(Supplied records begins)
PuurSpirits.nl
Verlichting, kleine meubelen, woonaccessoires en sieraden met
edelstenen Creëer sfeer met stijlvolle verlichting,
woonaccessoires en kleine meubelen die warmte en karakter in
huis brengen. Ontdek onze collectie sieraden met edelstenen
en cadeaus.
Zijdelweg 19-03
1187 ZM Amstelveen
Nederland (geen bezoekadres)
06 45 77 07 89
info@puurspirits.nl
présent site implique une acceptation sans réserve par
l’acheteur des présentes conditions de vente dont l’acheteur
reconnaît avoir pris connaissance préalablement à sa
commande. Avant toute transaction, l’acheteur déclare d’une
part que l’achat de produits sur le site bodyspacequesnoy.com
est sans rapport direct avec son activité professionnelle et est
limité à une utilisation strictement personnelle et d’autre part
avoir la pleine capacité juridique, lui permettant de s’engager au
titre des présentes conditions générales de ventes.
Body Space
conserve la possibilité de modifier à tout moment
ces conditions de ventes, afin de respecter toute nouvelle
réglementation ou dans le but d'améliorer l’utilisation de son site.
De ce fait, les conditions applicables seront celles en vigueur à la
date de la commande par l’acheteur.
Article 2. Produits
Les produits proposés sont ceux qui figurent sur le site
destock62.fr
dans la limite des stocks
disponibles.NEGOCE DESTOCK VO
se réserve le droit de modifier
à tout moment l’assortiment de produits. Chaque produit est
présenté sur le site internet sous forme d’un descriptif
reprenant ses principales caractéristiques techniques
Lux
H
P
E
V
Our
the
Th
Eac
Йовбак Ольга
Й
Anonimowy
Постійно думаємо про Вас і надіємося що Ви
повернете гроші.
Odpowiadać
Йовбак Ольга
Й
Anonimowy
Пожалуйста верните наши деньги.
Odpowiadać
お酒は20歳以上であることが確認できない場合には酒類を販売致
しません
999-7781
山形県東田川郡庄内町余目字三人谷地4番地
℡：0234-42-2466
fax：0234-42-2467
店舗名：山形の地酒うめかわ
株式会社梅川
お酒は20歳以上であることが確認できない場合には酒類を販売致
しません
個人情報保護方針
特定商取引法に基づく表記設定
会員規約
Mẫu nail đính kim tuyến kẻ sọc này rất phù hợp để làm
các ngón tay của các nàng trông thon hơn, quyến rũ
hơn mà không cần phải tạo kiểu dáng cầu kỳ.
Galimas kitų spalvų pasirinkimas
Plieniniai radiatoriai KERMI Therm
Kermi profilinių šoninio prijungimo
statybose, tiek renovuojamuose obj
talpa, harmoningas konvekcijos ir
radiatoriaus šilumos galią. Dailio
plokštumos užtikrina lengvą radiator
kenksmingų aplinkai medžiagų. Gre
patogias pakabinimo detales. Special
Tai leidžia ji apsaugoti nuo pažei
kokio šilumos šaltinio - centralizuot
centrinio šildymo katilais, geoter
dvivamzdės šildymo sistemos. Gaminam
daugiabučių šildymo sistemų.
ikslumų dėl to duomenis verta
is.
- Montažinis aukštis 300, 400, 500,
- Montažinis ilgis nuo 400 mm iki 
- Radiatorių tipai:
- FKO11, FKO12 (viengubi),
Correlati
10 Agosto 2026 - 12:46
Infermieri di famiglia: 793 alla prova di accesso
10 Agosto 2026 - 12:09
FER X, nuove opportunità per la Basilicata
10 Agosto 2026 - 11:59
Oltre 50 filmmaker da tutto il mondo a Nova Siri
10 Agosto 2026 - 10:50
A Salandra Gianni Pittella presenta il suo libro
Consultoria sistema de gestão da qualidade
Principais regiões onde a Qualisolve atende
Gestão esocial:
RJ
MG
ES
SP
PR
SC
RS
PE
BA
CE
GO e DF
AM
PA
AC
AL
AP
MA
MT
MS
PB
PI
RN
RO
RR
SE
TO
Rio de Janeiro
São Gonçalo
(Supplied records ends)
(Supplied records begins)
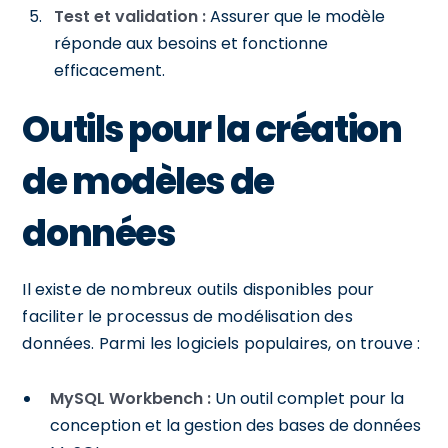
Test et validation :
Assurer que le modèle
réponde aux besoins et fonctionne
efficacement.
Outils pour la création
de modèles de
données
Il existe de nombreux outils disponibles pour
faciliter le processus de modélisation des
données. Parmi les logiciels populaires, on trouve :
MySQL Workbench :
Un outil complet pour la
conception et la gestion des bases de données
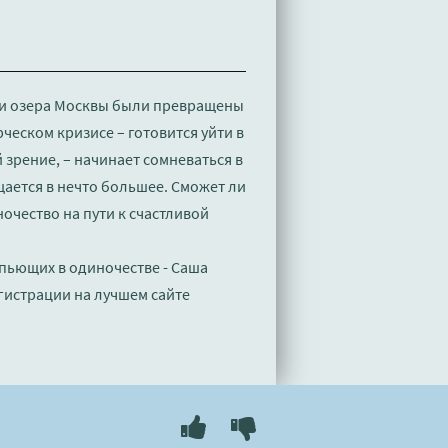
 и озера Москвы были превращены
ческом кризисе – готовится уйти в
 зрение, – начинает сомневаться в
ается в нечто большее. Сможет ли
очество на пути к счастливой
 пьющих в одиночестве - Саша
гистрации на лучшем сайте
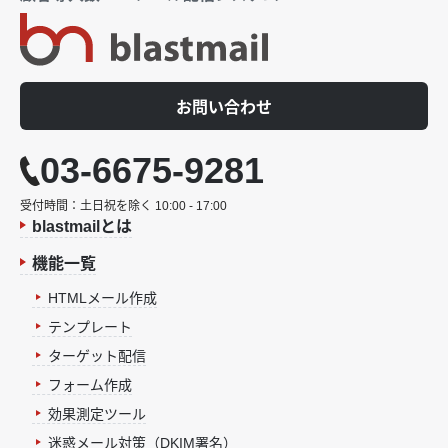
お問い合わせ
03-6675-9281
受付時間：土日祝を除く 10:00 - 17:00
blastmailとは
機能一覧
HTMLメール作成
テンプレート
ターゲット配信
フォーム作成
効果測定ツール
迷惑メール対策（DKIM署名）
(Supplied records ends)
### Exercise aim
When "disponibles" shows up in a line of the material, report that line.

### Response area
disponibles.NEGOCE DESTOCK VO
Il existe de nombreux outils disponibles pour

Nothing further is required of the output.